• Telehealth Consent Form

    Emilie Moreau, MA, Rostered Psychotherapist
  • I hereby consent to engage in teletherapy with Emilie Moreau, MA. I understand that “teletherapy” includes consultation, treatment, transfer of medical data, emails, telephone conversations, and education using interactive audio, video, or data communications. I understand that teletherapy also involves communicating my medical/mental information, both orally and visually.

    I understand that I have the following rights concerning teletherapy:

    1. I have the right to withhold or withdraw consent at any time without affecting my right to future care or treatment.

    2. The laws that protect the confidentiality of my medical information also apply to teletherapy. As such, I understand that the information disclosed by me during my therapy or consultation is generally confidential. However, there are both mandatory and permissive exceptions to confidentiality, which are discussed in detail in the general Informed Consent and/or Confidentiality Statement I have previously received.

    3. I understand that there are risks and consequences from teletherapy, including, but not limited to, the possibility, despite reasonable efforts on the part of Emilie Moreau, that: the transmission of my information could be disrupted or distorted by technical failures; the transmission of my information could be interrupted by unauthorized persons; and/or the electronic storage of my medical information could be accessed by unauthorized persons.

    4. I also understand that teletherapy-based services and care may not be as complete as face-to-face services. I also understand that if Emilie Moreau believes I would be better served by another form of therapeutic services (face-to-face services), I will be referred to a professional who can provide such services. Finally, I understand that there are potential risks and benefits associated with any form of psychotherapy and that despite my efforts and the efforts of my psychologist, my condition may not improve, and in some cases, may even get worse. I understand that I may benefit from teletherapy, but that results cannot be guaranteed or assured.

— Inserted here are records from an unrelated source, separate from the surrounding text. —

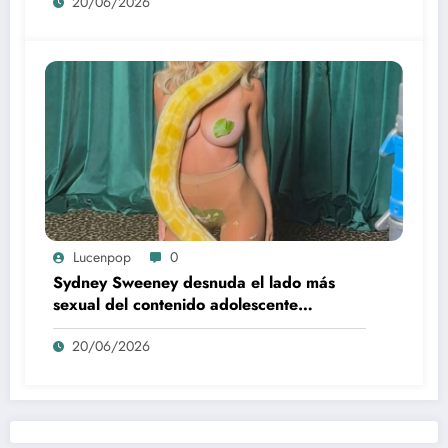
20/06/2026
Lucenpop
0
Sydney Sweeney desnuda el lado más
sexual del contenido adolescente
(Euphoria, 2026)
20/06/2026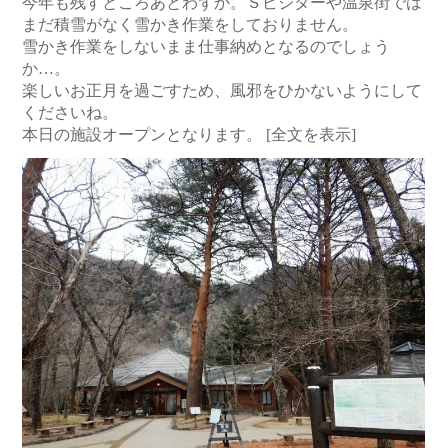
今年も残すところあとわずか。Ｓビジターや温泉街では
まだ積雪がなく雪かき作業をしておりません。
雪かき作業をしないまま仕事納めとなるのでしょう
か…。
楽しいお正月を過ごすため、風邪をひかないようにして
くださいね。
本日の施設オープンとなります。
[全文を表示]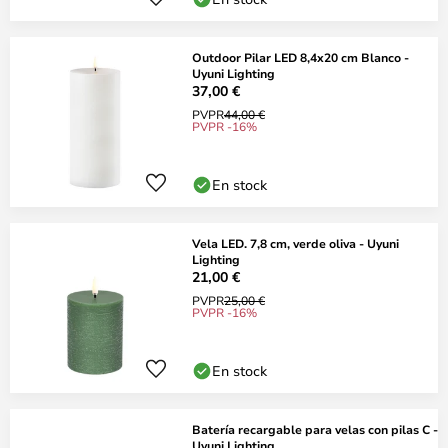
Outdoor Pilar LED 8,4x20 cm Blanco -
Uyuni Lighting
37,00 €
PVPR
44,00 €
PVPR -16%
En stock
Vela LED. 7,8 cm, verde oliva - Uyuni
Lighting
21,00 €
PVPR
25,00 €
PVPR -16%
En stock
Batería recargable para velas con pilas C -
Uyuni Lighting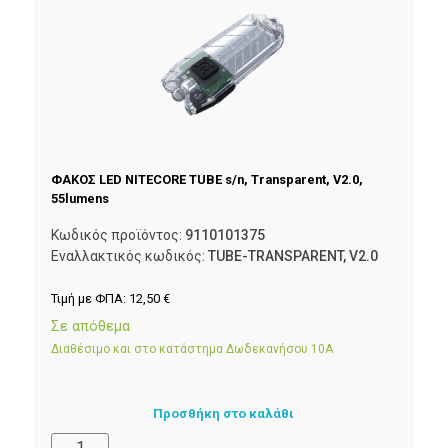
ΦΑΚΟΣ LED NITECORE TUBE s/n, Transparent, V2.0,
55lumens
Κωδικός προϊόντος:
9110101375
Εναλλακτικός κωδικός:
TUBE-TRANSPARENT, V2.0
Τιμή με ΦΠΑ:
12,50
€
Σε απόθεμα
Διαθέσιμο και στο κατάστημα Δωδεκανήσου 10Α
Προσθήκη στο καλάθι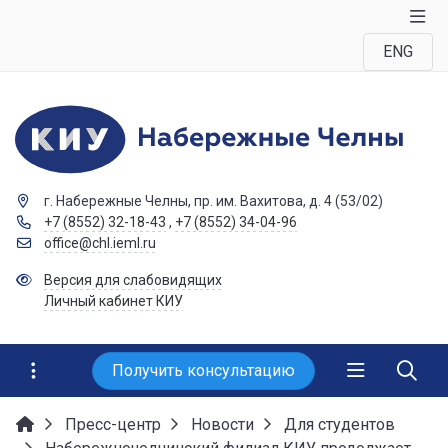
ENG
г. Набережные Челны, пр. им. Вахитова, д. 4 (53/02)
+7 (8552) 32-18-43
,
+7 (8552) 34-04-96
office@chl.ieml.ru
Версия для слабовидящих
Личный кабинет КИУ
Получить консультацию
Пресс-центр
Новости
Для студентов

    5. I accept that teletherapy does not provide emergency services. If I am experiencing an emergency situation, I understand that I can call 911 or proceed to the nearest hospital emergency room for help. If I am having suicidal thoughts or making plans to harm myself, I can call the National Suicide Prevention Lifeline at 1.800.273.TALK (8255) for free 24-hour hotline support.

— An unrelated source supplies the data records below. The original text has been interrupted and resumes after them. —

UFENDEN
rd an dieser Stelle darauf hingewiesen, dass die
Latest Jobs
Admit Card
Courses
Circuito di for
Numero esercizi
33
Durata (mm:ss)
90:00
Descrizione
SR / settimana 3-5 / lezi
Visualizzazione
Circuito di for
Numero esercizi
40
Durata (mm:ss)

    6. I understand that I am responsible for (1) providing the necessary computer, telecommunications equipment and internet access for my teletherapy sessions, (2) the information security on my computer, and (3) arranging a location with sufficient lighting and privacy that is free from distractions or intrusions for my teletherapy session.

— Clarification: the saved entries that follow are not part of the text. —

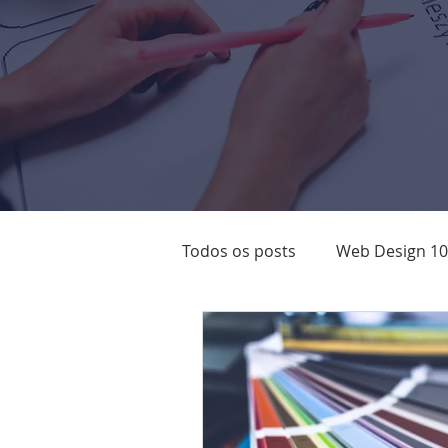
Todos os posts
Web Design 1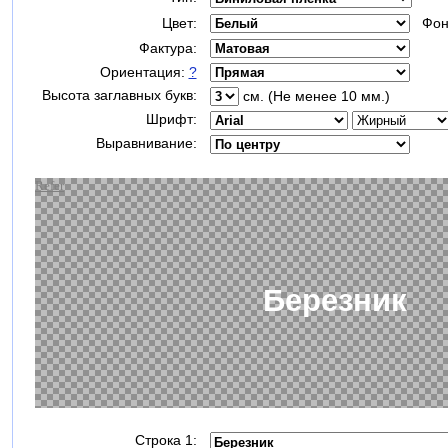
Цвет:
Фон
Фактура:
Ориентация:
?
Высота заглавных букв:
см. (Не менее 10 мм.)
Шрифт:
Выравнивание:
Строка 1:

    7. I understand that while email and/or text may be used to communicate with Emilie Moreau, the confidentiality of emails and texts cannot be guaranteed. I understand that electronic communication should be used for logistical purposes, only, and not for the transmission of personal or clinical material.

    8. I understand that I have a right to access my medical information and copies of medical records in accordance with HIPAA privacy rules and applicable state law. I have read, understand, and agree to the information provided above.